[jira] [Commented] (YARN-4676) Automatic and Asynchronous Decommissioning Nodes Status Tracking

Daniel Zhi (JIRA) Sat, 30 Jul 2016 21:09:59 -0700

    [ 
https://issues.apache.org/jira/browse/YARN-4676?page=com.atlassian.jira.plugin.system.issuetabpanels:comment-tabpanel&focusedCommentId=15400947#comment-15400947
 ]

Daniel Zhi commented on YARN-4676:
----------------------------------

Transcript of recently design discussions through email:

From: Junping Du [mailto:[email protected]] 
Sent: Friday, July 29, 2016 10:40 AM
To: Robert Kanter; Zhi, Daniel
Cc: Karthik Kambatla; Ming Ma
Subject: Re: YARN-4676 discussion

The plan sounds reasonable to me. Thanks Robert to coordinate on this.
I just commit YARN-5434 to branch-2.8. So Daniel, please start your rebase work 
in your earliest convenient time - I will try the functionality and review the 
code also. About previous questions, it is better to have such a discussions 
(with technical details) on the JIRA so we won't lose track in future and it is 
helpful to enhance your work's visibility as more audiences sooner or later to 
watch this.

________________________________________
From: Robert Kanter <[email protected]>
Sent: Friday, July 29, 2016 2:20 AM
To: Zhi, Daniel
Cc: Karthik Kambatla; Junping Du; Ming Ma
Subject: Re: YARN-4676 discussion 

Sorry, I used milliseconds instead of seconds, but it sounds like my example 
was clear enough despite that.  

In the interest of moving things along, let's try to get YARN-4676 committed as 
soon as possible, and then take care of the remaining items as followup JIRAs.  
It sounds like some of these require more discussion, and it might be easier 
this way instead of holding up YARN-4676 until everything is perfect.  So let's 
do this:
1.      Junping will commit YARN-5434 to add the -client|server arguments 
tomorrow (Friday); for 2.8+
2.      Daniel will rebase YARN-4676 on top of the latest, and make any minor 
changes due to YARN-5434; for 2.9+
o       Junping and I can do a final review and hopefully commit early next week
3.      We'll open followup JIRAs for the following items where we can 
discuss/implement more:
1.      Abstract out the host file format to allow the txt format, XML format, 
and JSON format
2.      Figure out if we want to change the behavior of subsequent parallel 
calls to gracefully decom nodes
Does that sound like a good plan?  
Did I miss anything?

On Tue, Jul 26, 2016 at 10:50 PM, Zhi, Daniel <[email protected]> wrote:
Karthik: the timeout currently is always in unit of second, both the command 
line arg and internal variables. Robert’s example should be “-refreshNodes –t 
30”.  

Robert: the timeout overwrite behavior you observed matches code logic inside 
NodesListManager.java. The first “-refreshNodes -t 120” sets 120 on A. The 
second “-refreshNodes –t 30” sets 30 on both A and B. In this case, there is no 
timeout in the exclude file so timeoutToUse is the timeout (120 and 30), A’s 
timeout being updated to 30 by line 287 + 311. To some extent, it is by design 
as both refreshes refer to the set of hosts inside exclude host file. 
Specifically the second refresh is about both A and B instead of B only, 
despite your intention is about B. In your case, if the timeout was specified 
inside the exclude host file, it will work as you expected.

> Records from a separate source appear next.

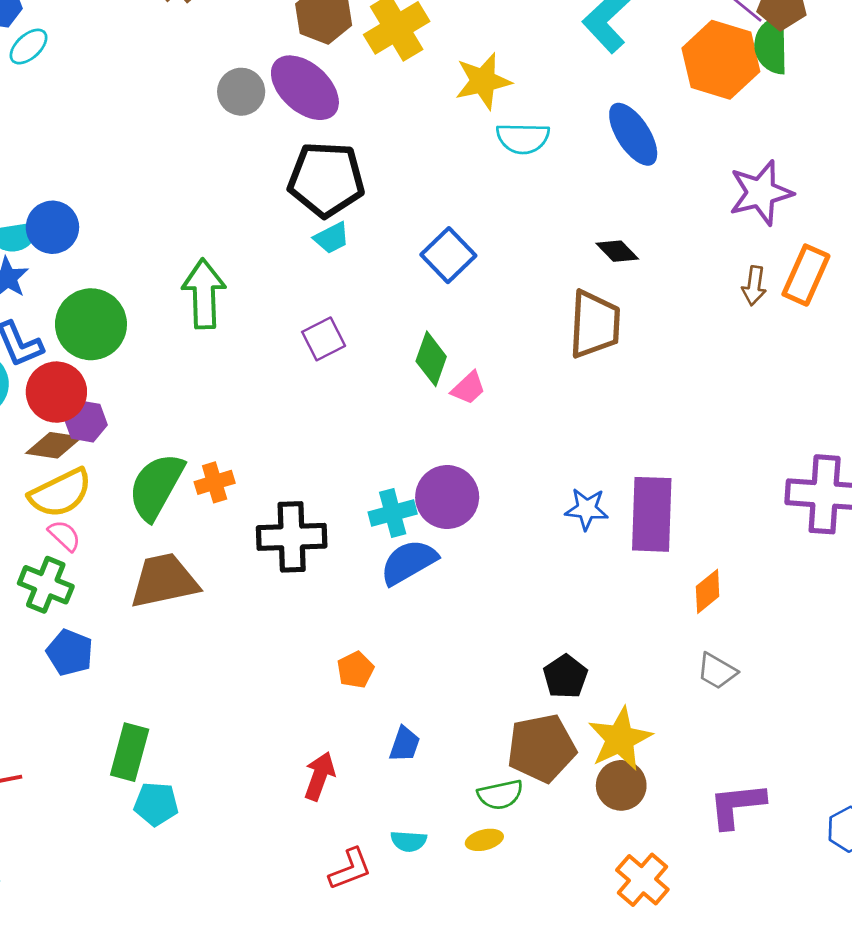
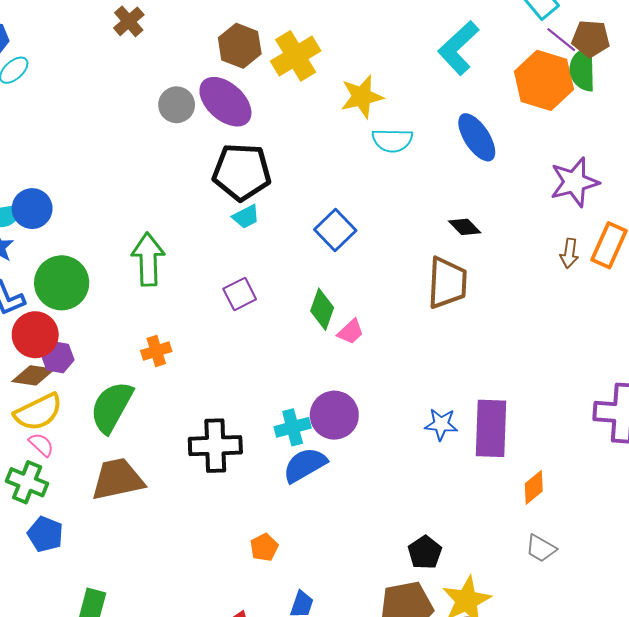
orange cross: (215, 482) -> (156, 351), moved

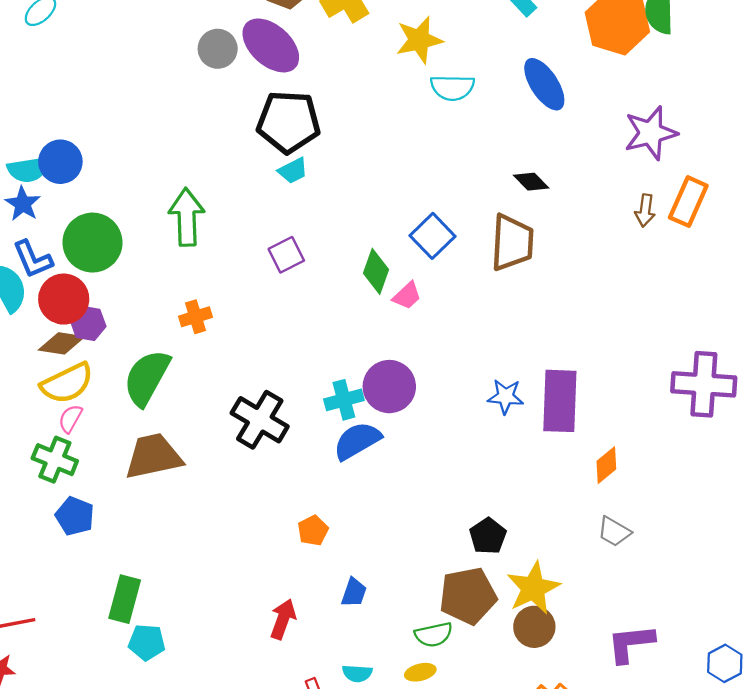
blue square: (335, 230) -> (432, 236), moved
pink semicircle: (41, 445) -> (70, 419), turned -104
black cross: (215, 446) -> (260, 420), turned 33

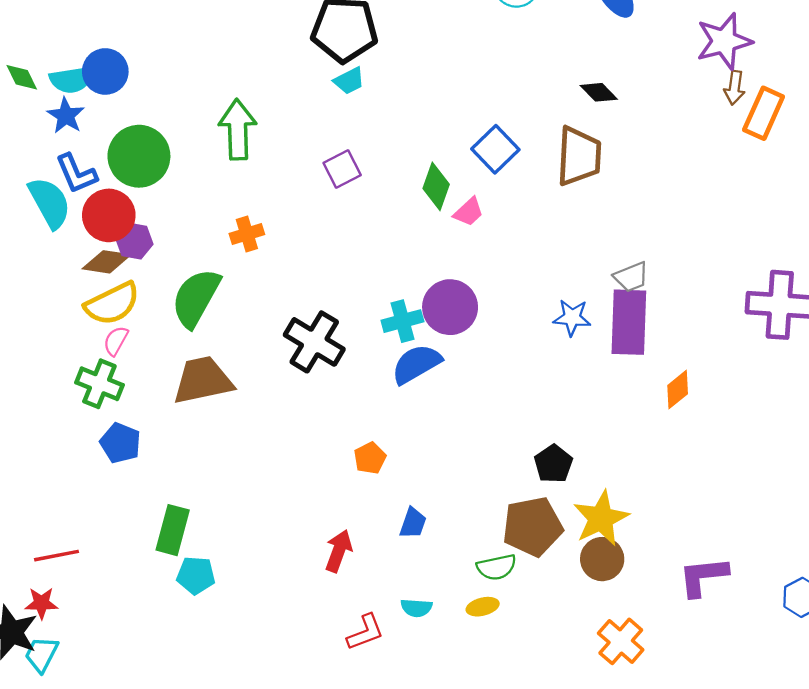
brown arrow: (645, 210) -> (734, 88), moved
gray trapezoid: (614, 532) -> (631, 277), moved, turned -52

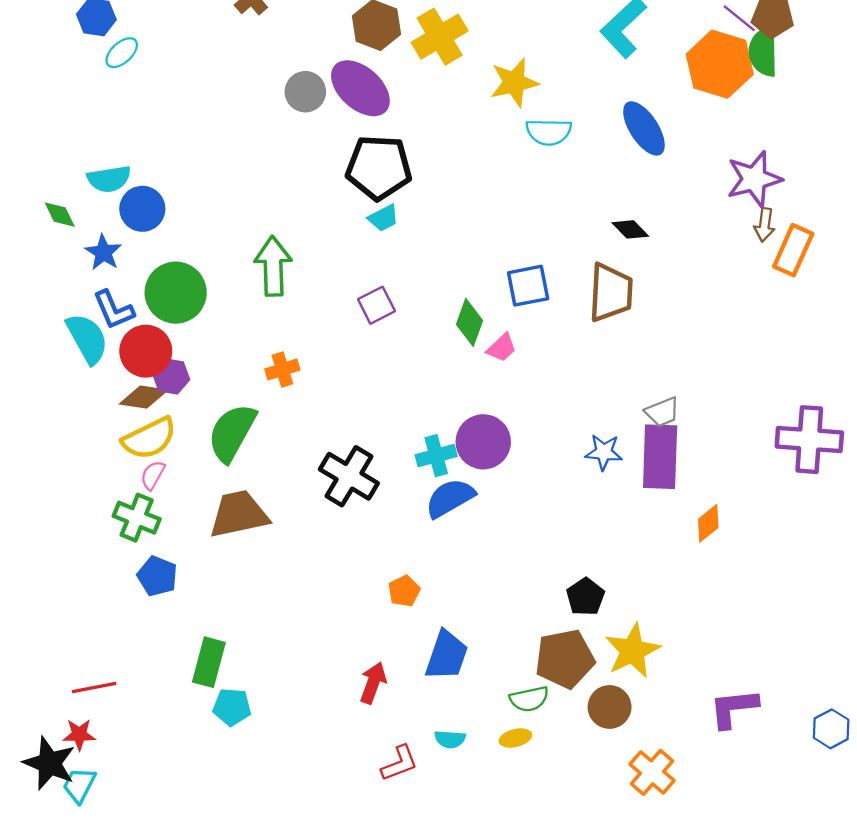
cyan semicircle: (72, 80) -> (109, 179), moved
blue square: (495, 149) -> (528, 286), turned 33
blue trapezoid: (413, 523) -> (447, 655), size x1.6
brown circle: (602, 559) -> (610, 707), moved

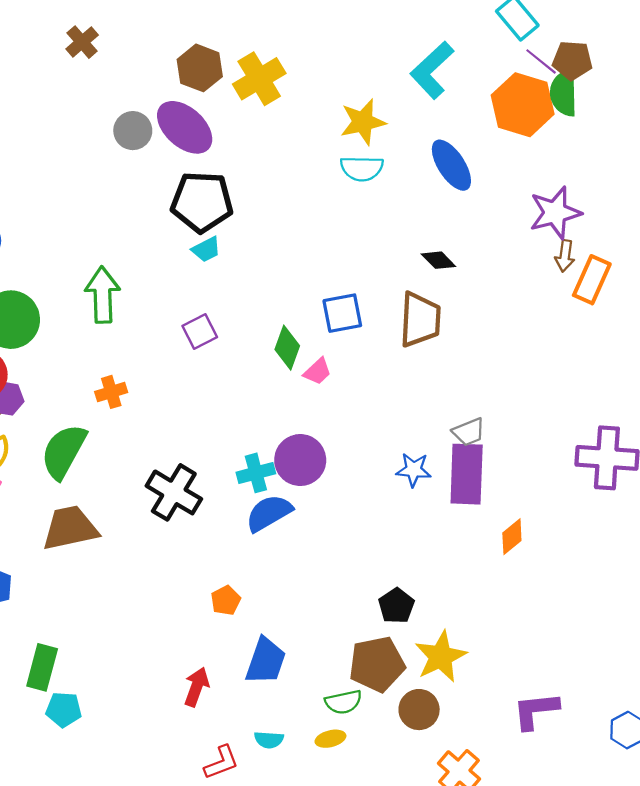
yellow star: (514, 83) -> (363, 122), moved

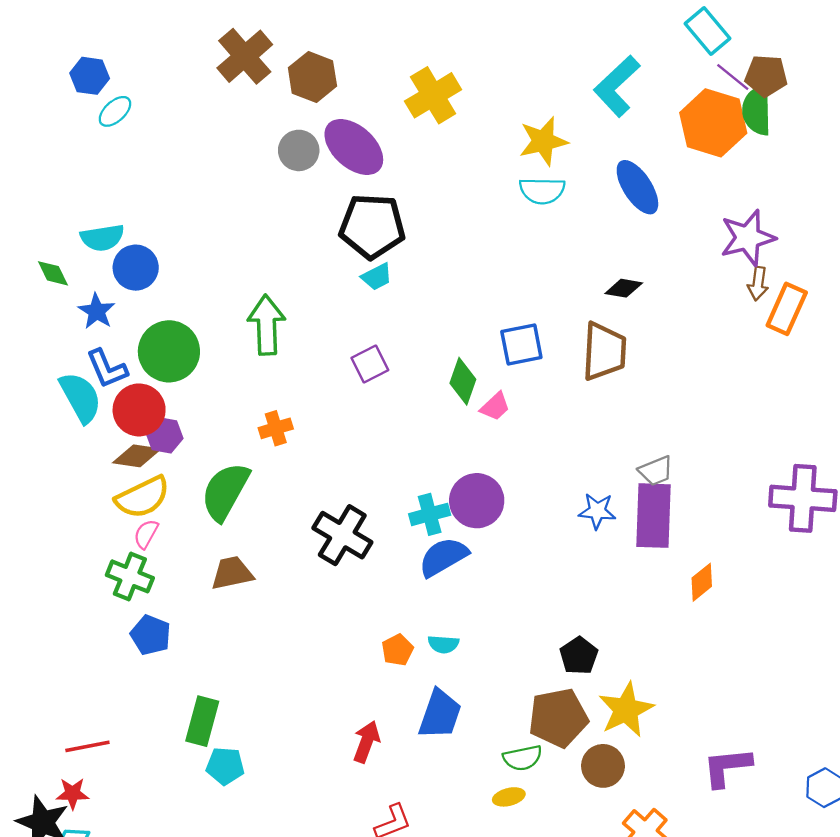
brown cross: (82, 42) -> (245, 56), size x1.6
brown hexagon: (200, 68) -> (312, 77), moved
black diamond: (438, 260) -> (624, 288), turned -36
brown trapezoid: (70, 528) -> (232, 573), size x0.7
cyan semicircle: (269, 740) -> (443, 644), moved

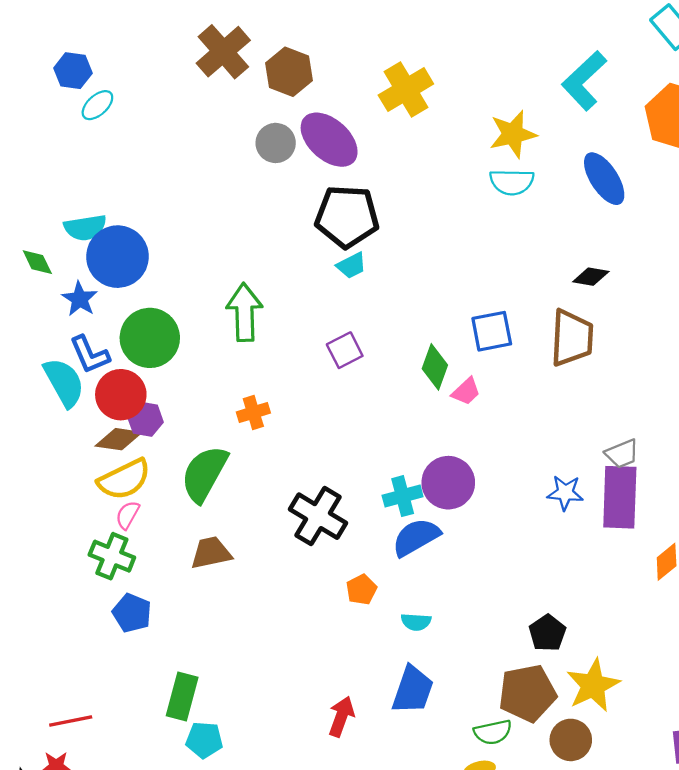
blue circle: (136, 268) -> (117, 257), size x1.4
orange pentagon: (397, 650) -> (361, 590), moved

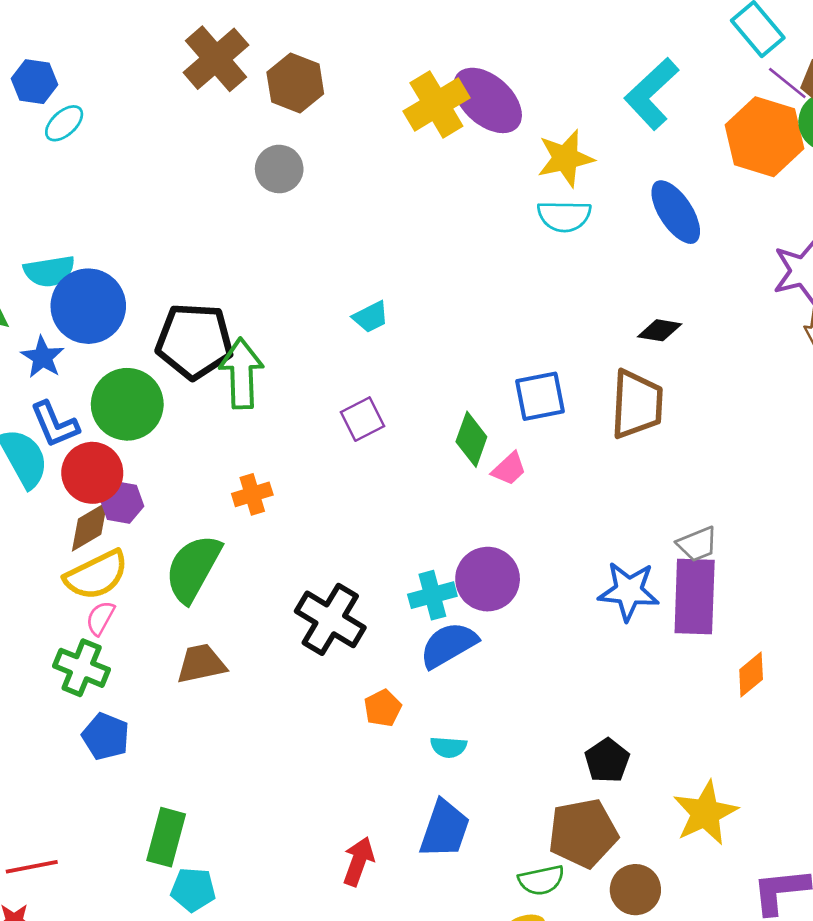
purple ellipse: (329, 140) -> (488, 100), moved
black pentagon: (347, 216) -> (194, 341), moved
brown diamond: (119, 439) -> (90, 527), turned -39
blue star: (565, 493) -> (629, 591), size x1.4
yellow star: (593, 685) -> (705, 813), moved

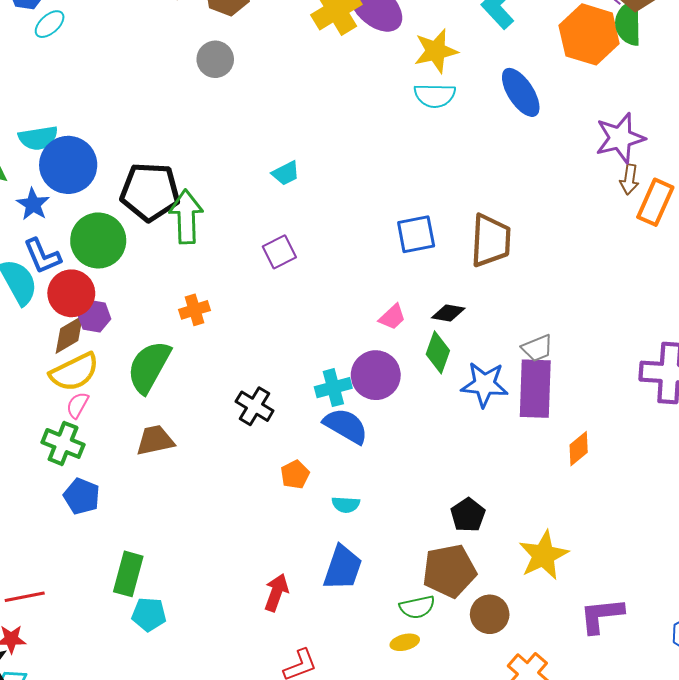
black diamond: (660, 330) -> (448, 313), moved
green diamond: (471, 439) -> (438, 352), moved
pink trapezoid: (509, 469) -> (392, 317), moved
black cross: (330, 619) -> (255, 406), size x0.7
blue semicircle: (449, 645) -> (346, 426), turned 60

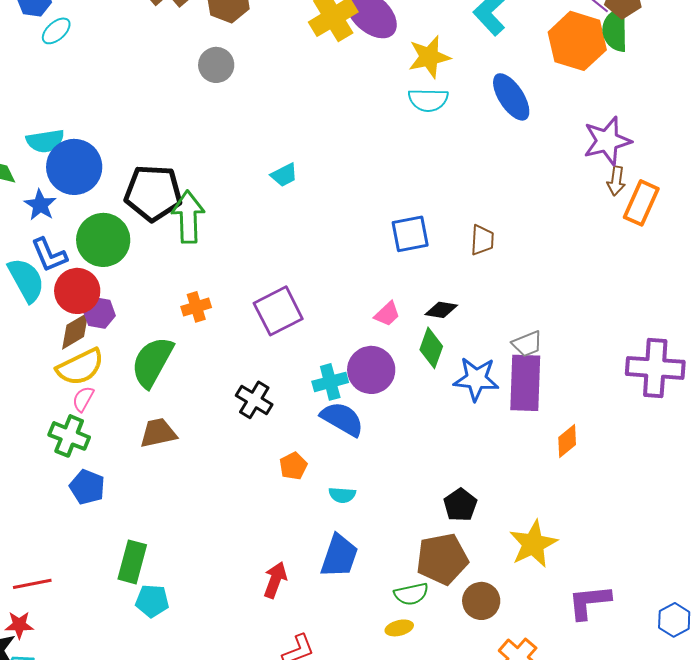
brown trapezoid: (491, 240) -> (482, 240), size x0.6
purple square: (279, 252) -> (278, 311), moved, size x1.5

Although the code could be changed to not update existing node timeout unless 
such timeout is from the host file (per node overwrite), I couldn’t tell 
quickly whether it is better given possible other side effect. This is 
something we can evaluate more.    

252   private void handleExcludeNodeList(boolean graceful, Integer timeout) {

276           // Use per node timeout if exist otherwise the request timeout.
277           Integer timeoutToUse = (timeouts.get(n.getHostName()) != null)?
278               timeouts.get(n.getHostName()) : timeout;

283           } else if (s == NodeState.DECOMMISSIONING &&
284                      !Objects.equals(n.getDecommissioningTimeout(),
285                          timeoutToUse)) {
286             LOG.info("Update " + nodeStr + " timeout to be " + 
timeoutToUse);
287             nodesToDecom.add(n);

311         e = new RMNodeDecommissioningEvent(n.getNodeID(), timeoutToUse);

From: Karthik Kambatla [mailto:[email protected]] 
Sent: Tuesday, July 26, 2016 6:08 PM
To: Robert Kanter; Zhi, Daniel
Cc: Junping Du; Ming Ma
Subject: Re: YARN-4676 discussion

Related, but orthogonal. 

Do we see value in using milliseconds for the timeout? Should it be seconds?
On Tue, Jul 26, 2016 at 5:55 PM Robert Kanter <[email protected]> wrote:
I spoke with Junping and Karthik earlier today.  We agreed that to simplify 
support for client-side tracking and server-side tracking, we should add a 
required -client|server argument.  We'll add this in 2.8 to be compatible with 
the server-side tracking, when it's ready (probably 2.9); in the meantime, the 
-server flag will throw an Exception.  This will help simplify things a little 
in that client-side tracking and server-side tracking are now mutually 
exclusive.  

For example
   yarn rmadmin -refreshNodes -g 1000 -client
will do client-side tracking, while
   yarn rmadmin -refreshNodes -g 1000 -server
will do server-side tracking (once committed).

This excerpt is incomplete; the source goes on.